During the three months ended September 30, 2025, operating expenses decreased from the comparable prior year period by $6.7 million, primarily due to a $5.2 million decrease in employee-related expenses and a $1.1 million decrease in shipping and supplies fees. Depreciation and amortization expense increased $3.8 million from the comparable prior year period, primarily due to the development of additional technology and purchases of other related fixed assets, which was partially offset by an increase in the estimated useful lives of servers and network equipment.

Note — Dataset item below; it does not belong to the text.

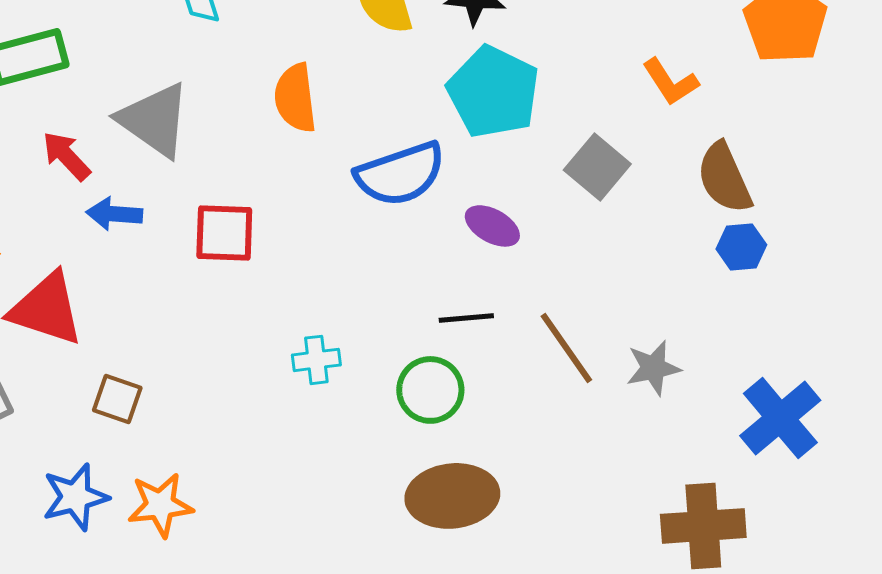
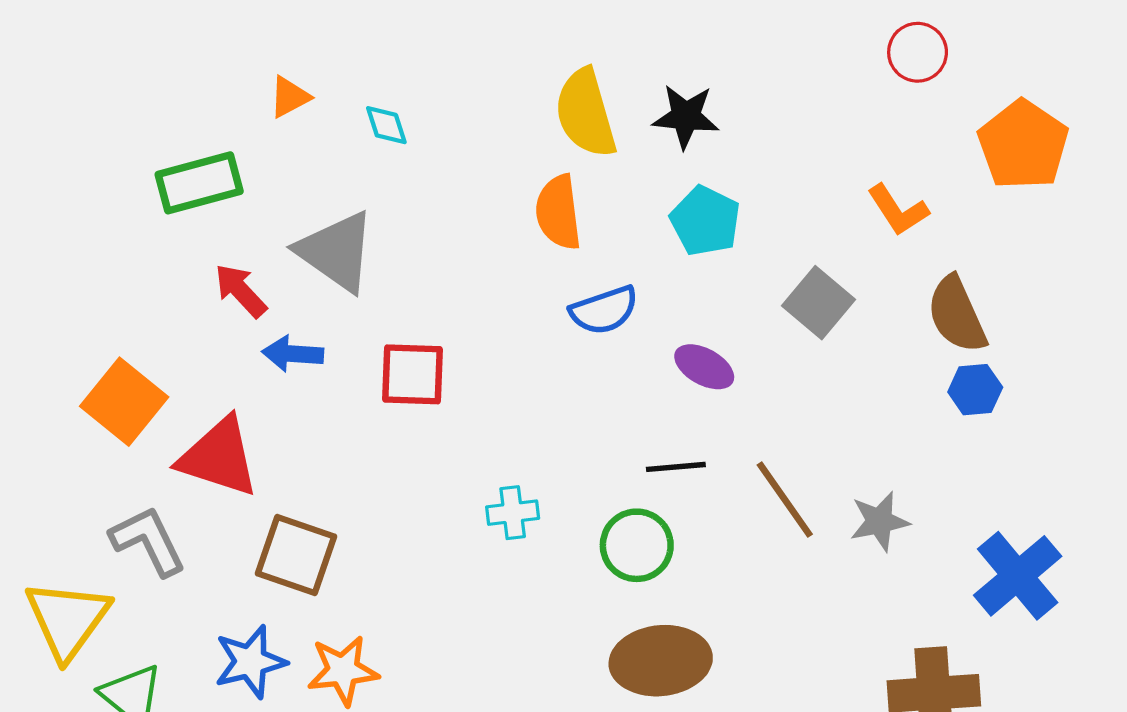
cyan pentagon: (493, 92) -> (705, 221), size x0.7
orange semicircle: (295, 98) -> (558, 212), moved
blue semicircle: (400, 174) -> (604, 310), size x0.7
brown square: (117, 399) -> (296, 555), size x1.5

During the nine months ended September 30, 2025, operating expenses decreased from the comparable prior year period by $3.1 million, primarily due to a $4.5 million decrease in employee-related expenses, which was partially offset by a $1.1 million increase in banking-related fees. Depreciation and amortization expense increased $9.9 million from the comparable prior year period, primarily due to the development of additional technology, purchases of other related fixed assets, and the impact of our corporate headquarters expansion that was placed into service in April 2024, which was partially offset by an increase in the estimated useful lives of servers and network equipment.

***Administrative Expenses***

*Sales and Marketing* 

During the three months ended September 30, 2025, sales and marketing expenses increased from the comparable prior year period by $21.2 million due to a $17.1 million increase in marketing and advertising expense and a $4.1 million increase in employee-related expenses.

During the nine months ended September 30, 2025, sales and marketing expenses increased from the comparable prior year period by $25.7 million due to a $19.9 million increase in marketing and advertising expense and a $5.8 million increase in employee-related expenses.

*Research and Development*

During the three and nine months ended September 30, 2025, research and development expenses increased from the comparable prior year periods due to increases in employee-related expenses of $11.1 million and $35.3 million, respectively.

As we continue the ongoing development of our platform and product offerings, we generally expect research and development expenses (exclusive of stock-based compensation) to continue to increase as we continue to invest in resources to support our growth and automation strategy. As is customary for our business, we also expect fluctuations in research and development expense as a percentage of revenue on a quarter-to-quarter basis due to seasonal revenue trends, the introduction of new products, the amount and timing of research and development costs that may be capitalized and the timing of onboarding new hires and restricted stock vesting events.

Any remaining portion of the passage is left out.